++++ SUPPLIED RECORDS ++++

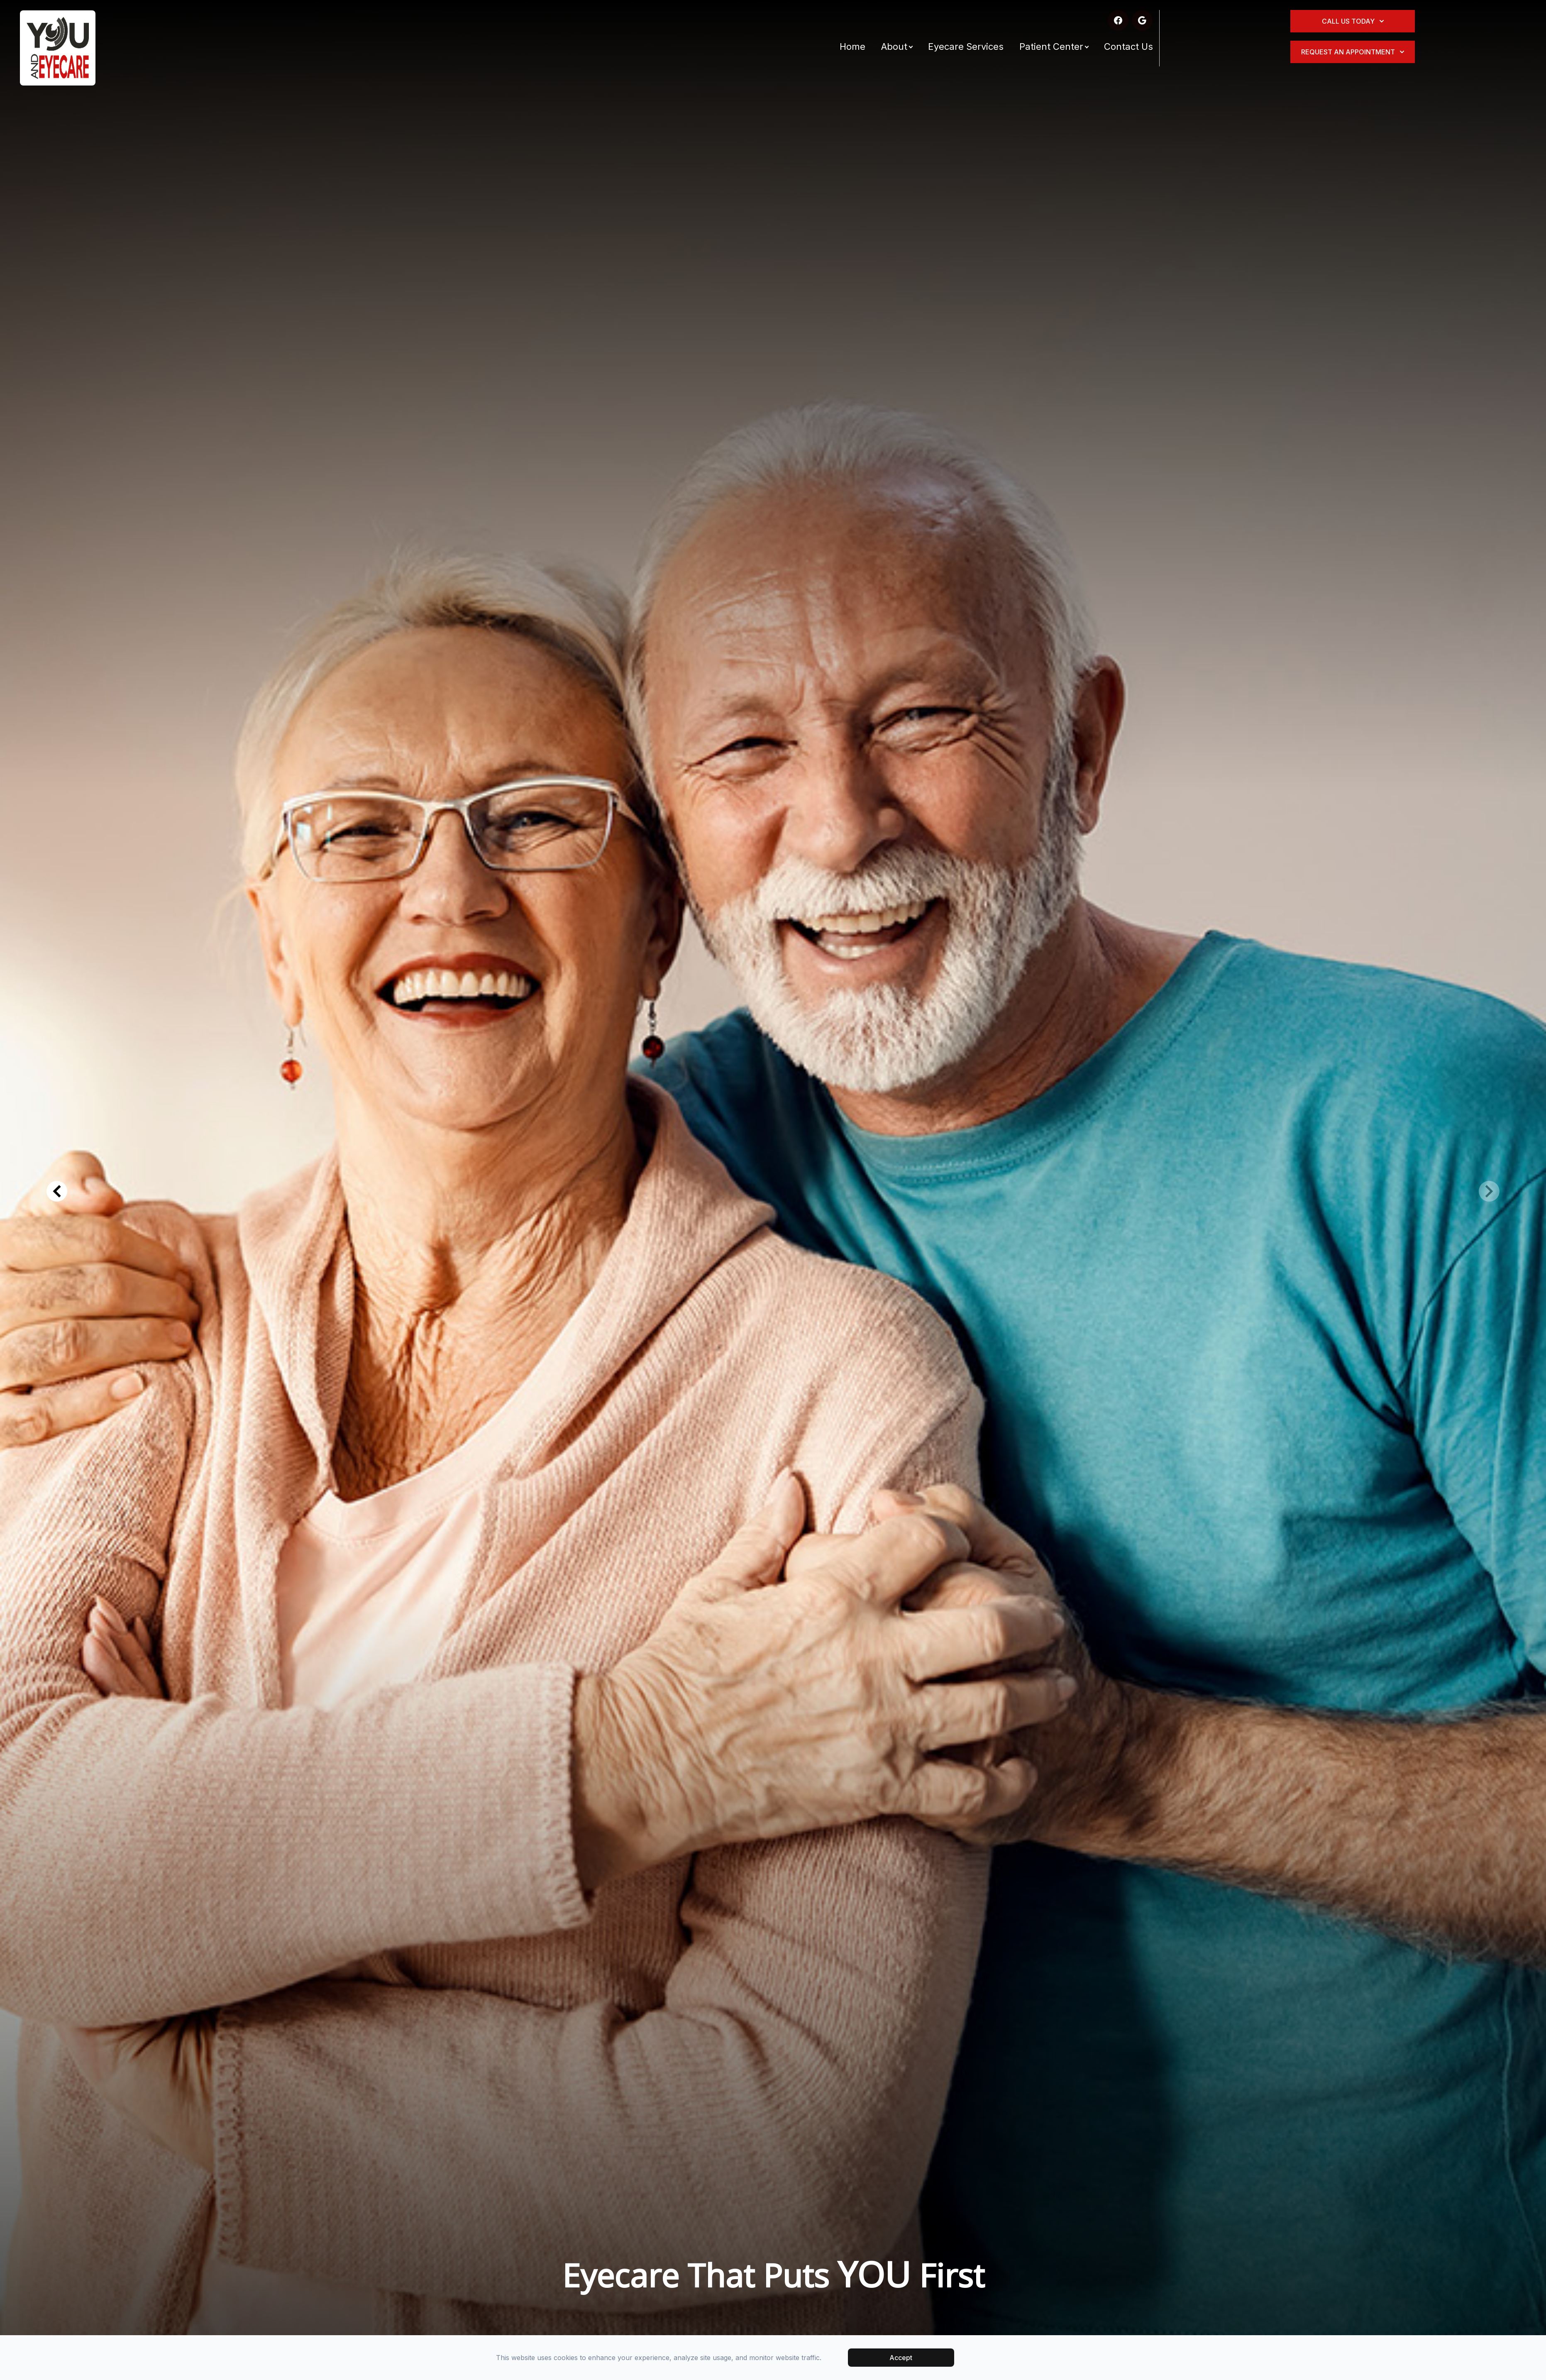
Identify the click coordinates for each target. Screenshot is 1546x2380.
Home (852, 46)
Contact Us (1128, 46)
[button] (56, 1191)
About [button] (896, 46)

++++

- [EXERCISE DIRECTIONS]: The copy should match the records above exactly, except that pictures are dropped.

- [EXERCISE OUTPUT]:
Identify the click coordinates for each target. Screenshot is 1546x2380.
Home (852, 46)
Contact Us (1128, 46)
[button] (56, 1191)
About [button] (896, 46)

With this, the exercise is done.